# [TASK ITEM]
Restate the records in full and exactly, with no images included.

Dataset entries:

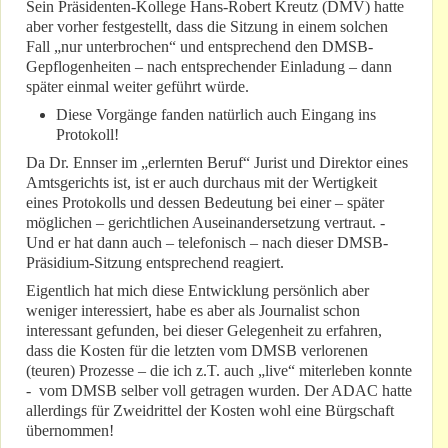
Sein Präsidenten-Kollege Hans-Robert Kreutz (DMV) hatte
aber vorher festgestellt, dass die Sitzung in einem solchen
Fall „nur unterbrochen“ und entsprechend den DMSB-
Gepflogenheiten – nach entsprechender Einladung – dann
später einmal weiter geführt würde.
Diese Vorgänge fanden natürlich auch Eingang ins
Protokoll!
Da Dr. Ennser im „erlernten Beruf“ Jurist und Direktor eines
Amtsgerichts ist, ist er auch durchaus mit der Wertigkeit
eines Protokolls und dessen Bedeutung bei einer – später
möglichen – gerichtlichen Auseinandersetzung vertraut. -
Und er hat dann auch – telefonisch – nach dieser DMSB-
Präsidium-Sitzung entsprechend reagiert.
Eigentlich hat mich diese Entwicklung persönlich aber
weniger interessiert, habe es aber als Journalist schon
interessant gefunden, bei dieser Gelegenheit zu erfahren,
dass die Kosten für die letzten vom DMSB verlorenen
(teuren) Prozesse – die ich z.T. auch „live“ miterleben konnte
- vom DMSB selber voll getragen wurden. Der ADAC hatte
allerdings für Zweidrittel der Kosten wohl eine Bürgschaft
übernommen!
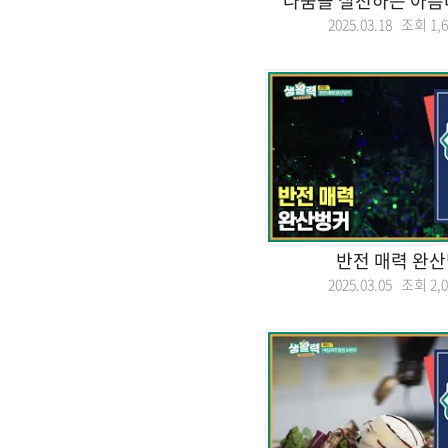
나눔을 실천하는 아름
2025.03.18 조회
1,
반전 매력 완산
2025.03.05 조회
2,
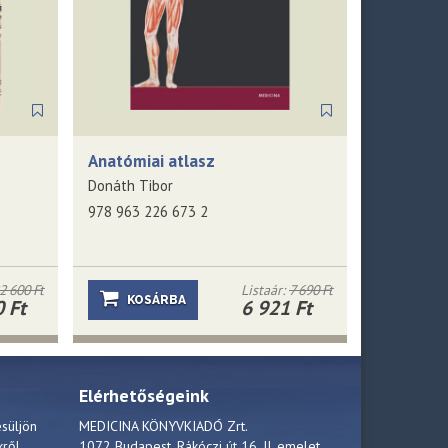
Anatómiai atlasz
Donáth Tibor
978 963 226 673 2
2 600 Ft
Listaár:
7 690 Ft
KOSÁRBA
 Ft
6 921 Ft
Elérhetőségeink
esüljön
MEDICINA KÖNYVKIADÓ Zrt.
kről.
1072 Budapest, Rákóczi út 16. II. emelet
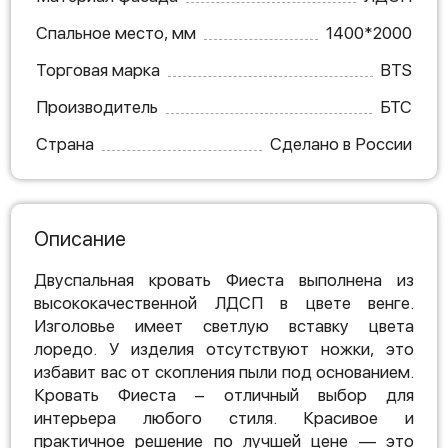
Спальное место, мм
1400*2000
Торговая марка
BTS
Производитель
БТС
Страна
Сделано в России
Описание
Двуспальная кровать Фиеста выполнена из
высококачественной ЛДСП в цвете венге.
Изголовье имеет светлую вставку цвета
лоредо. У изделия отсутствуют ножки, это
избавит вас от скопления пыли под основанием.
Кровать Фиеста – отличный выбор для
интерьера любого стиля. Красивое и
практичное решение по лучшей цене — это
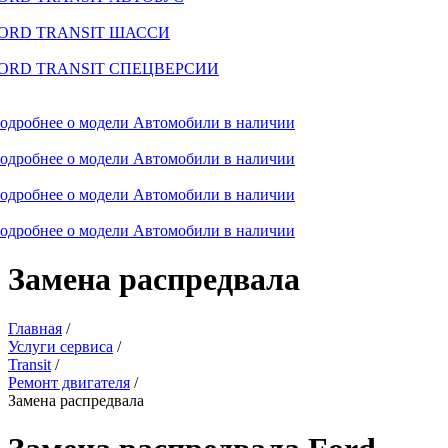
ORD TRANSIT ШАССИ
ORD TRANSIT СПЕЦВЕРСИИ
одробнее о модели
Автомобили в наличии
одробнее о модели
Автомобили в наличии
одробнее о модели
Автомобили в наличии
одробнее о модели
Автомобили в наличии
Замена распредвала
Главная
/
Услуги сервиса
/
Transit
/
Ремонт двигателя
/
Замена распредвала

# [REPLY]
Sein Präsidenten-Kollege Hans-Robert Kreutz (DMV) hatte
aber vorher festgestellt, dass die Sitzung in einem solchen
Fall „nur unterbrochen“ und entsprechend den DMSB-
Gepflogenheiten – nach entsprechender Einladung – dann
später einmal weiter geführt würde.
Diese Vorgänge fanden natürlich auch Eingang ins
Protokoll!
Da Dr. Ennser im „erlernten Beruf“ Jurist und Direktor eines
Amtsgerichts ist, ist er auch durchaus mit der Wertigkeit
eines Protokolls und dessen Bedeutung bei einer – später
möglichen – gerichtlichen Auseinandersetzung vertraut. -
Und er hat dann auch – telefonisch – nach dieser DMSB-
Präsidium-Sitzung entsprechend reagiert.
Eigentlich hat mich diese Entwicklung persönlich aber
weniger interessiert, habe es aber als Journalist schon
interessant gefunden, bei dieser Gelegenheit zu erfahren,
dass die Kosten für die letzten vom DMSB verlorenen
(teuren) Prozesse – die ich z.T. auch „live“ miterleben konnte
- vom DMSB selber voll getragen wurden. Der ADAC hatte
allerdings für Zweidrittel der Kosten wohl eine Bürgschaft
übernommen!
나눔을 실천하는 아름
2025.03.18 조회
1,
반전 매력 완산
2025.03.05 조회
2,
Anatómiai atlasz
Donáth Tibor
978 963 226 673 2
2 600 Ft
Listaár:
7 690 Ft
KOSÁRBA
 Ft
6 921 Ft
Elérhetőségeink
esüljön
MEDICINA KÖNYVKIADÓ Zrt.
kről.
1072 Budapest, Rákóczi út 16. II. emelet
Спальное место, мм
1400*2000
Торговая марка
BTS
Производитель
БТС
Страна
Сделано в России
Описание
Двуспальная кровать Фиеста выполнена из
высококачественной ЛДСП в цвете венге.
Изголовье имеет светлую вставку цвета
лоредо. У изделия отсутствуют ножки, это
избавит вас от скопления пыли под основанием.
Кровать Фиеста – отличный выбор для
интерьера любого стиля. Красивое и
практичное решение по лучшей цене — это
ORD TRANSIT ШАССИ
ORD TRANSIT СПЕЦВЕРСИИ
одробнее о модели
Автомобили в наличии
одробнее о модели
Автомобили в наличии
одробнее о модели
Автомобили в наличии
одробнее о модели
Автомобили в наличии
Замена распредвала
Главная
/
Услуги сервиса
/
Transit
/
Ремонт двигателя
/
Замена распредвала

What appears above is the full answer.